I decided get some more information. A friendly RISC OS usergroup (BigBen) in the Netherlands helped answer some of my questions: "which RISC OS machine to buy", "where to pay attention to", "what about software", etc. After just two weeks, I stumbled across a usenet post that stated that there were RiscPCs for sale, from a school which switched to PCs. That's where I got my RiscPC from. Okay, it cost me £400 and I had to import the whole thing myself, but I was very happy when it finally arrived. The first thing that struck me was that it was small. Really small compared to my PC. Also it was light, only 9 kilos. I looked into the casing and noticed that there was no fan on the CPU (a StrongARM rev K), no fan and such a small case? This was asking for trouble. Of course, later I found out that ARM processors only use a fraction of their Intel equals, and no additional cooling is neccesary.
Firing up the RPC resulted in one beep, and even before my monitor was finished with DEGAUSS, the machine was happily waiting. The RISC OS 3.7 UI was familiar from pictures in magazines, and internet sites, but I had never seen it 'in real life'. Some random clicks resulted in a couple of opened windows, but in contrast to Windows (and even BeOS), there was no rattling of the harddisk. Just click and the window pops up. Amazing, even my BeOS running on a dual 366MHz computer was feeling sluggish.
A very neat feature was the task overview, where you can actually dynamically change your memory usage. Wow.Of course, this sounds silly to hard-core RISC OS users, but as a PC person, I was amazed. The ease of installing software, with the directory based executables was also very neat, no more lost ini, dll or registry files (although RISC OS uses modules, which have to be placed in the !Boot structure and sometimes get conflicting results - something I learned later). It was clear that RISC OS was written for *users* and, apart from some minor issues (I am used to virtual memory which isn't in RISC OS; the same for pre-emptive multitasking, but I quickly got used to these small details) did its job very well.

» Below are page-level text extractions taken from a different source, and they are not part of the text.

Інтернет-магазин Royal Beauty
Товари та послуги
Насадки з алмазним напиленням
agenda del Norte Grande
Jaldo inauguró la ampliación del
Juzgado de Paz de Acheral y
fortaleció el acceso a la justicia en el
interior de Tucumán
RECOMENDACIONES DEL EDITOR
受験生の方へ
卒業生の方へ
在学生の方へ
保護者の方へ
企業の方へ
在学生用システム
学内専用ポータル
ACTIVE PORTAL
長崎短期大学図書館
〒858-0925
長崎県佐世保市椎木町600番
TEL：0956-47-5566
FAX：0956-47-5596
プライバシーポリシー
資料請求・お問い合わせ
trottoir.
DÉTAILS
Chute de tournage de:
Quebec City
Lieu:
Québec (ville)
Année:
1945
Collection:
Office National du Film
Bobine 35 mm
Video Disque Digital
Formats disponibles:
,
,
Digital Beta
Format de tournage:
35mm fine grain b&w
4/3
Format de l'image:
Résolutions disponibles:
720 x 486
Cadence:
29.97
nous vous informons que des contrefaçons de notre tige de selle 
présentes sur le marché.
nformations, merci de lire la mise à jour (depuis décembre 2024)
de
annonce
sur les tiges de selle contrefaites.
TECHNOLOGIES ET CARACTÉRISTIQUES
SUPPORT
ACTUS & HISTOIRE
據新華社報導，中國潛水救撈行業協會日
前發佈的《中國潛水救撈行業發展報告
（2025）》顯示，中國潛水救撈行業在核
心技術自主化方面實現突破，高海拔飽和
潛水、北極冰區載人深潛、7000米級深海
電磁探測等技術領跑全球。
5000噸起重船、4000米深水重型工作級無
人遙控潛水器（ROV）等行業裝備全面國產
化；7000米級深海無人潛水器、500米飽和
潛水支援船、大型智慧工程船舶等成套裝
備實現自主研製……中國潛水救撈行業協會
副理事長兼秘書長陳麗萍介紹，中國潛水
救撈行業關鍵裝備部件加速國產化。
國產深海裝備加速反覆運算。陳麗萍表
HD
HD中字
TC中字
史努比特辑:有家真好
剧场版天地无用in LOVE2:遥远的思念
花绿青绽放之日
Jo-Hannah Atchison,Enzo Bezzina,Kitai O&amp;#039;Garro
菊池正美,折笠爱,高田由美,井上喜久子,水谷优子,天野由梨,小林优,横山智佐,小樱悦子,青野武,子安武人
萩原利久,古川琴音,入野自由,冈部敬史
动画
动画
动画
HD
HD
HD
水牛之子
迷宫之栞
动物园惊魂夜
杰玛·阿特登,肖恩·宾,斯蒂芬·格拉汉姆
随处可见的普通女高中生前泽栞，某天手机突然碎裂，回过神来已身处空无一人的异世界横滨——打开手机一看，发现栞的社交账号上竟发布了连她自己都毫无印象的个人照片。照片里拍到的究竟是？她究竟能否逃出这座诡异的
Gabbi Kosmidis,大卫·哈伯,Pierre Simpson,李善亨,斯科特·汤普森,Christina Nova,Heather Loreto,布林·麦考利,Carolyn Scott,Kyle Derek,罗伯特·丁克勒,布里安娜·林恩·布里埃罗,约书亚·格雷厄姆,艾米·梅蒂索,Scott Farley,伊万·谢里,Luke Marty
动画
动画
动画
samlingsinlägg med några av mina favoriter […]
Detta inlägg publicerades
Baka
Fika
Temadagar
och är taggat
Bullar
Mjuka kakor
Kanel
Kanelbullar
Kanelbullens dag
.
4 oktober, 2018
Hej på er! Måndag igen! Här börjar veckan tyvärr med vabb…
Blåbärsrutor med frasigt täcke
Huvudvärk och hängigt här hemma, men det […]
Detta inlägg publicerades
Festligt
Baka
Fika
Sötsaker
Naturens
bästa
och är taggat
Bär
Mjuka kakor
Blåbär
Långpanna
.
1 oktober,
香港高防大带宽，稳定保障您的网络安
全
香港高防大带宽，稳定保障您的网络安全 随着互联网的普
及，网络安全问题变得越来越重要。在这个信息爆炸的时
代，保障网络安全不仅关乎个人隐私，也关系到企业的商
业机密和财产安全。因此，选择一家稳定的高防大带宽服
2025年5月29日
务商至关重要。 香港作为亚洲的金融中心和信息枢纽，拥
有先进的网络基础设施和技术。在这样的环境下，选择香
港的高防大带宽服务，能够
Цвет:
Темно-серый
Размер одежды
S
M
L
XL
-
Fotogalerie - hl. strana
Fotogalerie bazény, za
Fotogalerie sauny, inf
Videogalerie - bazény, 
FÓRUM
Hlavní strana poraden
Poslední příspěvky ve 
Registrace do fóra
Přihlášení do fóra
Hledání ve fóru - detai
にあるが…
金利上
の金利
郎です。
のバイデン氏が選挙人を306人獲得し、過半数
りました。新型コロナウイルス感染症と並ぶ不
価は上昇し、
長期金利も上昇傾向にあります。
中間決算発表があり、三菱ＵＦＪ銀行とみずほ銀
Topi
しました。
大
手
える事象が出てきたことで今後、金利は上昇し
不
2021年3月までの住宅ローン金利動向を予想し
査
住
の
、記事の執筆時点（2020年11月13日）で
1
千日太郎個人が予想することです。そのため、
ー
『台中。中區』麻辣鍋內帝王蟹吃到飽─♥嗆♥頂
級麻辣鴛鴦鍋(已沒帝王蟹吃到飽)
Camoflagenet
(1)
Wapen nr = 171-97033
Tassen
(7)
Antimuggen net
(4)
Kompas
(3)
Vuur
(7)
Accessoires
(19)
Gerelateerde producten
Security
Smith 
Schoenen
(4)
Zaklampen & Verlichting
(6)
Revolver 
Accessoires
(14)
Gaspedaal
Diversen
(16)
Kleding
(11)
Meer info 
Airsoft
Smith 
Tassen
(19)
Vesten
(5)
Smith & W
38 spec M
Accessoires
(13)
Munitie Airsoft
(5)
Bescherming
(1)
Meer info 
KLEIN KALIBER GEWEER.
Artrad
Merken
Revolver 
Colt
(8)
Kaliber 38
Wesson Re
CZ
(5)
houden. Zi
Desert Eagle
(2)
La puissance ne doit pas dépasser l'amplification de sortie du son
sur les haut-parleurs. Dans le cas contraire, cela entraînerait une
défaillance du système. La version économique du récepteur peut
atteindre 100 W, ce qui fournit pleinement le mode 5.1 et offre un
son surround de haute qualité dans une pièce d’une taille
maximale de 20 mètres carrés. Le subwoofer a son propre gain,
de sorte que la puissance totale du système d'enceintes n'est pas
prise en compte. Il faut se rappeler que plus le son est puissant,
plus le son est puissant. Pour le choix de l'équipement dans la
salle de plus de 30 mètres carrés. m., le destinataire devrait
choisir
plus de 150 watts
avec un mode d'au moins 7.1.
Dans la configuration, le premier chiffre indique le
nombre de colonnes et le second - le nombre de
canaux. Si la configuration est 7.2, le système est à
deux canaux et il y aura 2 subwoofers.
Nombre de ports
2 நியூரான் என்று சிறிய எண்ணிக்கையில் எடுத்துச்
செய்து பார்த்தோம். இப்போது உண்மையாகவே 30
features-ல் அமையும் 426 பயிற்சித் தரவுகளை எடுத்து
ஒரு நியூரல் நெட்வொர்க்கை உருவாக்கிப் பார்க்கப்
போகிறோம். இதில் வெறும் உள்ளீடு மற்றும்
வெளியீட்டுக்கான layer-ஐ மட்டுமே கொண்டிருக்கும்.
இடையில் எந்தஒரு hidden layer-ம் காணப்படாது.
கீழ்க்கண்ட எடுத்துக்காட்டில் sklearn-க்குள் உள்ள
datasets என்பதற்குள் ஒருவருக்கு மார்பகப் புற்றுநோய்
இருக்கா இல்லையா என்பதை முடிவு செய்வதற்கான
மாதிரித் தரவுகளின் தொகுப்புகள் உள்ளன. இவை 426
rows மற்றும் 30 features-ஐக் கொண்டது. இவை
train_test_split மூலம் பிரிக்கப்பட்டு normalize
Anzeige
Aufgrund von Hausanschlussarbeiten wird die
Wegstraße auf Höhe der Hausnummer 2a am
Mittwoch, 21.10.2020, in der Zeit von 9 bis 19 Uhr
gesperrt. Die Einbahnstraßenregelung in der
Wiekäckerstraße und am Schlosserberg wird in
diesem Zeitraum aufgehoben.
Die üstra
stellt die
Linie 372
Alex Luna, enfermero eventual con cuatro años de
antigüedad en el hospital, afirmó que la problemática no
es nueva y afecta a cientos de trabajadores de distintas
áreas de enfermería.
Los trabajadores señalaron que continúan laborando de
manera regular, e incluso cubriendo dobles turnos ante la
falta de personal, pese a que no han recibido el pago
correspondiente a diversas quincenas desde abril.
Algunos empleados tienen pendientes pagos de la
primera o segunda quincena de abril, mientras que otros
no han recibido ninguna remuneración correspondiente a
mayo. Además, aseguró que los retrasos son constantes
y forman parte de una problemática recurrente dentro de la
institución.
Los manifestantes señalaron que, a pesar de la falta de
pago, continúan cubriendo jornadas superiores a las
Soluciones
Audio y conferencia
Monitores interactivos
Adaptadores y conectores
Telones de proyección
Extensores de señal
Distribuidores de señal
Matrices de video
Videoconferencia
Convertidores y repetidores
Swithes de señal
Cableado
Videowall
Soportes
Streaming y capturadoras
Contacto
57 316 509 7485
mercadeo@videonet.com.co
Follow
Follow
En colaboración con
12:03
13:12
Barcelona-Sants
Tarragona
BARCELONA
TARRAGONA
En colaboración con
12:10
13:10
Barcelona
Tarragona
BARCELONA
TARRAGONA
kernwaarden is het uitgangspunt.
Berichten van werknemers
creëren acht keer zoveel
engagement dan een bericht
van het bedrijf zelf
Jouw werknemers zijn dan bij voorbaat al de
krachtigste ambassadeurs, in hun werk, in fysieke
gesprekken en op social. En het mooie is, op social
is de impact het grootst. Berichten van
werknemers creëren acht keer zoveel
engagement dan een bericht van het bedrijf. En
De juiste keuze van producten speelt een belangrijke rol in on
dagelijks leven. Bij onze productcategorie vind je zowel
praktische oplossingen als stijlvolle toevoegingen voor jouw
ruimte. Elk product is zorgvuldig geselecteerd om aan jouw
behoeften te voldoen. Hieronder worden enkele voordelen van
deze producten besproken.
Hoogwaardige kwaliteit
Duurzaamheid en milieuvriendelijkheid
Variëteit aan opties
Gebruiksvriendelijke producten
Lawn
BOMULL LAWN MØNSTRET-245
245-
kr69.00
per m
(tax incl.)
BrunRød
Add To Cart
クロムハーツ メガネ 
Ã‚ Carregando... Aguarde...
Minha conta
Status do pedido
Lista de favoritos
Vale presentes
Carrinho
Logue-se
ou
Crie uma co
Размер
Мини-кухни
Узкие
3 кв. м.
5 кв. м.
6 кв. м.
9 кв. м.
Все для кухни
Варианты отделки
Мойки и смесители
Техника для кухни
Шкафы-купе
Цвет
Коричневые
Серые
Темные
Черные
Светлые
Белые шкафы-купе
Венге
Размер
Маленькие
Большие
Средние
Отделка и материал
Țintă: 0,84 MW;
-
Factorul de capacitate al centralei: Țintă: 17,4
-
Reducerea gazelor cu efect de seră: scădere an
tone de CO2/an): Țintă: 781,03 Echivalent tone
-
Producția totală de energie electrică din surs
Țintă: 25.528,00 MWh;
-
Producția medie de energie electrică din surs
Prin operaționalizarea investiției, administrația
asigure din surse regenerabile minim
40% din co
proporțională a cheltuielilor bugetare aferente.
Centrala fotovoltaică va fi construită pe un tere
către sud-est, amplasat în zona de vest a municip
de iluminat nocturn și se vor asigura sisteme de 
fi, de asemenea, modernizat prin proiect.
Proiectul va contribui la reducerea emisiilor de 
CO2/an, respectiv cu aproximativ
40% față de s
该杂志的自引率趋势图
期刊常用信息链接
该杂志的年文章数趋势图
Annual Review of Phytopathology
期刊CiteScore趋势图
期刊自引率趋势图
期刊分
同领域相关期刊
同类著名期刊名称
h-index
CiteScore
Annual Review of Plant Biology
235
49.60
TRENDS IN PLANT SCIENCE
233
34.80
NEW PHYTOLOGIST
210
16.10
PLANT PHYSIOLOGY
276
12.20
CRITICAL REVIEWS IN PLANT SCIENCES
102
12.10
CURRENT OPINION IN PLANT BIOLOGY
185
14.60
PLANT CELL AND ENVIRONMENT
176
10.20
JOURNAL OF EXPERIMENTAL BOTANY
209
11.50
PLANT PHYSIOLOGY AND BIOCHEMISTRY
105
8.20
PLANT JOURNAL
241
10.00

Right now I am writing this article in !Zap, and I am using my RiscPC as the main workhorse. In about 2 weeks I will buy RISC OS 4, and some more memory (I like to work with large image files). Now I use my PC only as a gateway for internet (which was a pain to setup, using windows2000 and internet sharing - crap!) and for some scanning and video work (hmm, does anyone know if FireWire is supported on a RiscPC? :) I guess not, with the throughput it needs.. maybe the Imago?).
That's it for my introduction piece, in my next column I'll be talking about 'the feel of things'.